L’inquiétude qui sous-tend ces expressions fortes repose aussi, de manière plus diffuse, sur l’inquiétude de voir notre prospérité régresser. Avec ce mantra, en guise d’angoisse sourde : la génération de nos enfants vivra forcément moins bien que nous. Les Trente glorieuses, ces années de prospérité économique consécutive à la Seconde Guerre mondiale, semblent décidément bien loin. Onze ans après la crise financière de 2007-2008, les experts annoncent d’ailleurs l’imminence d’un nouveau séisme.

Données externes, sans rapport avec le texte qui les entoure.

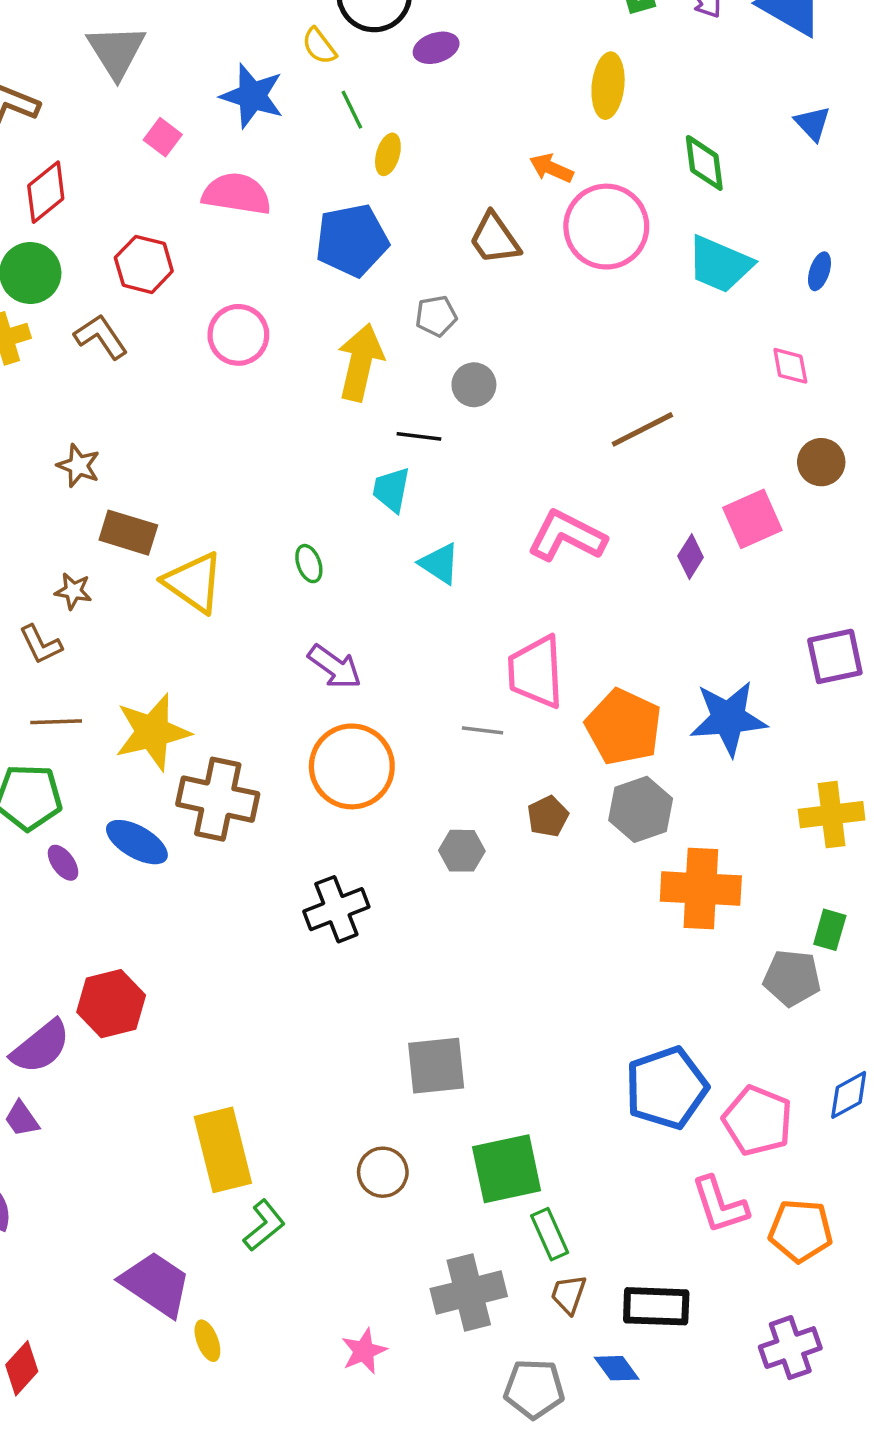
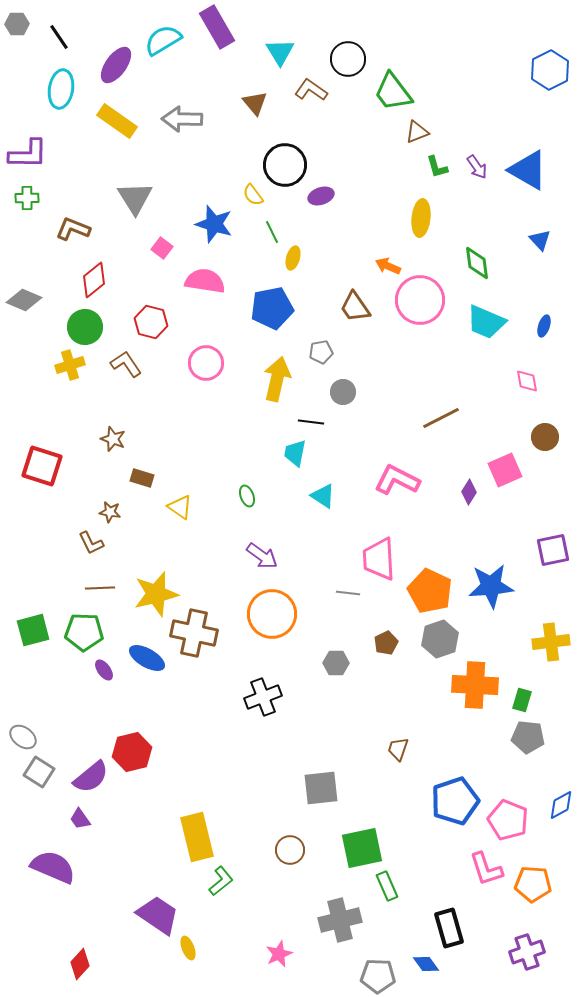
brown rectangle: (128, 533) -> (142, 478), size x0.7
yellow triangle: (194, 582) -> (180, 507), size x0.7
green rectangle: (830, 930) -> (522, 700), moved
brown trapezoid: (568, 1294) -> (398, 749), moved
black rectangle: (656, 1306) -> (449, 928), turned 72

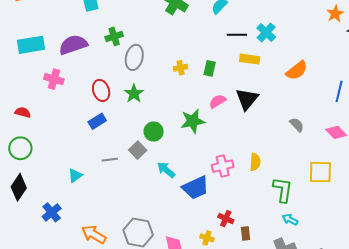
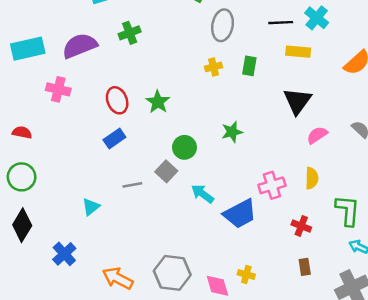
gray ellipse: (134, 57) -> (223, 25), moved
pink semicircle: (218, 101) -> (317, 135), moved
green star: (193, 121) -> (232, 132), size x0.7
red cross: (226, 219) -> (301, 226), moved
yellow cross: (207, 238) -> (246, 274), moved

Le chaos est-il inévitable ? Comment éviter le marasme et mener à bien une transition économique, susceptible de générer des emplois durables ? C’est l’objet de notre quatrième dossier préélectoral orienté vers les solutions, rédigé en partenariat avec eChange, plateforme de dialogue entre politiques, experts et citoyens. Le sujet a fait l’objet d’un débat public à Liège, mercredi 24 avril, organisé avec le soutien de LN24, la première chaîne belge d’information en continu. Il s’agit, ni plus ni moins, de poser les jalons d’une refonte d’un nouveau contrat sociétal.

Pour Thomas Dermine,
Pour Thomas Dermine,  » les technologies offrent de nouvelles réponses et les perspectives en matière de bien-être et de pouvoir d’achat en sont fortement améliorées. « © Georgijevic/GETTY IMAGES

Solution 1 – Un nouveau pacte économique, social et environnemental

Il convient de faire de nos faiblesses du moment un atout pour mieux rebondir.  » Nous sommes effectivement à un moment d’épuisement de notre modèle de croissance basé sur le pouvoir d’achat, constate Laurent de Briey, coordinateur d’eChange, professeur de philosophie politique à l’université de Namur et chef de cabinet de Marie-Martine Schyns (CDH), ministre francophone de l’Enseignement. Ce modèle a apporté beaucoup de choses positives et il ne s’agit pas de dire que nous nous sommes fourvoyés dans le passé, ni que tout était forcément mauvais. Mais les effets négatifs, qu’ils soient environnementaux ou sociaux, sont de plus en plus apparents. L’apparition de nouveaux marchés ou l’essor du numérique ralentissent, en outre, les gains de productivité dans nos pays. L’endettement croissant, qu’il soit public ou privé d’ailleurs, était la rustine qui faisait tenir le système et soutenait artificiellement le pouvoir d’achat. Ce n’est pas par hasard si le modèle a craqué, en 2007, à partir de la question du crédit. Tout cela amène les experts de différents bords rassemblés par eChange à considérer qu’un nouveau pacte économique, social et environnemental serait nécessaire.  »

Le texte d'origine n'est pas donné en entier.